My eight year old dd (L) came to me a couple of nights ago and confessed that she is sad almost all the time and has thoughts of wanting to hurt herself.... You have no idea how my heart broke at her words.
L is highly gifted and I had read that sometimes this can enhance the chances of early depression because they have an adult understanding of the world but lack the life experience and emotional maturity to deal with what they understand.
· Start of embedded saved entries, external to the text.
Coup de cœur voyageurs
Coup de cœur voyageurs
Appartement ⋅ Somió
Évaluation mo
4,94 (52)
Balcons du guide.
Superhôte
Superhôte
I am still shocked however.
She told me that what gets her upset is when she does something to upset someone else it makes her mad at herself for not doing better and also she gets upset when she has to do anything she does not want to be doing (normal kid stuff like brushing her teeth, cleaning her room, and so forth).
We talked long and hard about everything but I am watching her like a hawk for the time being. I have also made an appointment for us to meet with a child psychologist next week, earliest appointment I could get.
Have any of you gone through something like this? I feel like the crumiest parent in the world right now, so does dh. L has always been a very emotional child but I never dreamed it was this serious. Mental illness runs on my dh's mothers side and on my father's side of the family so I suppose I shouldn't have been too surprised, but it feels like it hit us out of nowhere.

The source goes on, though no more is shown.